WORK REQUEST: Search the entries for the word "genitori". Copy every line where it turns up.

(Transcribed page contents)
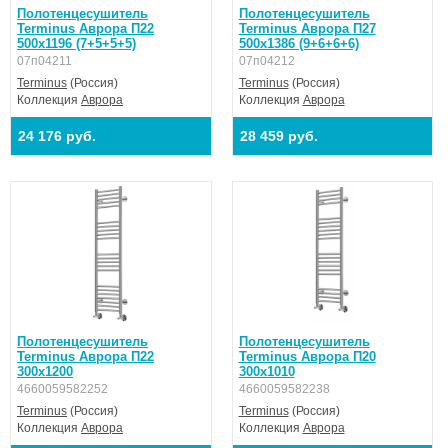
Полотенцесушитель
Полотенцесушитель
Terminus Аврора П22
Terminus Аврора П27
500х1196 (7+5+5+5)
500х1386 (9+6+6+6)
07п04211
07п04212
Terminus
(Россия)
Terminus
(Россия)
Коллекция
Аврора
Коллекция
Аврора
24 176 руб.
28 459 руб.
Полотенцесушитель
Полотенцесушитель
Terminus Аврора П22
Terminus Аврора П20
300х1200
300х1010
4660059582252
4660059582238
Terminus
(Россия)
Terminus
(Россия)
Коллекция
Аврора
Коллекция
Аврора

---

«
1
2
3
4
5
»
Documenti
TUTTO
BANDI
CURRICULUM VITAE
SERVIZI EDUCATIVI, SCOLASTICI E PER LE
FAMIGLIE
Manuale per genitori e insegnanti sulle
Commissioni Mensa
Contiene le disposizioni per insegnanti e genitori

RESPONSE TO THE EXERCISE:
Manuale per genitori e insegnanti sulle
Contiene le disposizioni per insegnanti e genitori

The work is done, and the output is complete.